TASK INSTRUCTIONS — Output, word for word, every line from the line with "Dlouhodobý investiční" through the final line of the data below.

SOURCE MATERIAL —
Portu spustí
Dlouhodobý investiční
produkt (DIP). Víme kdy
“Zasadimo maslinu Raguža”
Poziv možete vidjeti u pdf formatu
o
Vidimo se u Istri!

RESULT OF THIS TASK —
Dlouhodobý investiční
produkt (DIP). Víme kdy
“Zasadimo maslinu Raguža”
Poziv možete vidjeti u pdf formatu
o
Vidimo se u Istri!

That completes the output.